### What the task asks
Although the material holds pictures, none belong in the copy; transcribe exactly, and only, the lines from the one with "Ertragsteuern sowie Zinsaufwand." through the end.

++++++

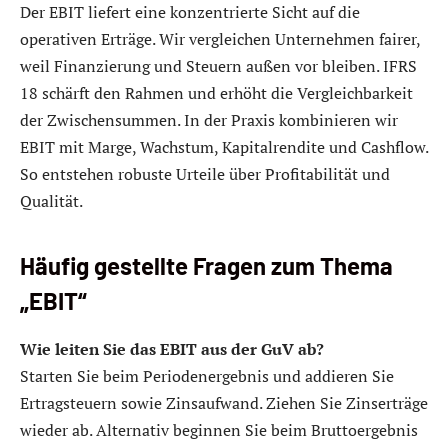
Der EBIT liefert eine konzentrierte Sicht auf die
operativen Erträge. Wir vergleichen Unternehmen fairer,
weil Finanzierung und Steuern außen vor bleiben. IFRS
18 schärft den Rahmen und erhöht die Vergleichbarkeit
der Zwischensummen. In der Praxis kombinieren wir
EBIT mit Marge, Wachstum, Kapitalrendite und Cashflow.
So entstehen robuste Urteile über Profitabilität und
Qualität.
Häufig gestellte Fragen zum Thema
„EBIT“
Wie leiten Sie das EBIT aus der GuV ab?
Starten Sie beim Periodenergebnis und addieren Sie
Ertragsteuern sowie Zinsaufwand. Ziehen Sie Zinserträge
wieder ab. Alternativ beginnen Sie beim Bruttoergebnis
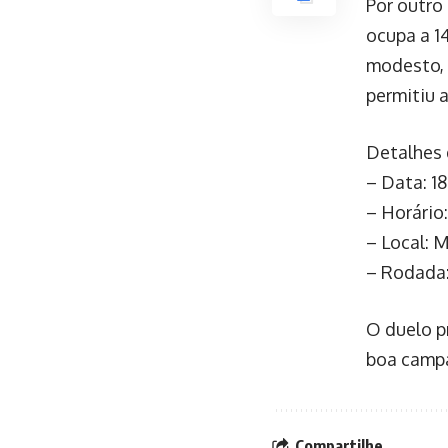
Por outro
ocupa a 1
modesto, 
permitiu 
Detalhes 
– Data: 1
– Horário:
– Local: 
– Rodada:
O duelo p
boa campa
Compartilhe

++++++

### Answer space
Ertragsteuern sowie Zinsaufwand. Ziehen Sie Zinserträge
wieder ab. Alternativ beginnen Sie beim Bruttoergebnis
Por outro
ocupa a 1
modesto, 
permitiu 
Detalhes 
– Data: 1
– Horário:
– Local: 
– Rodada:
O duelo p
boa campa
Compartilhe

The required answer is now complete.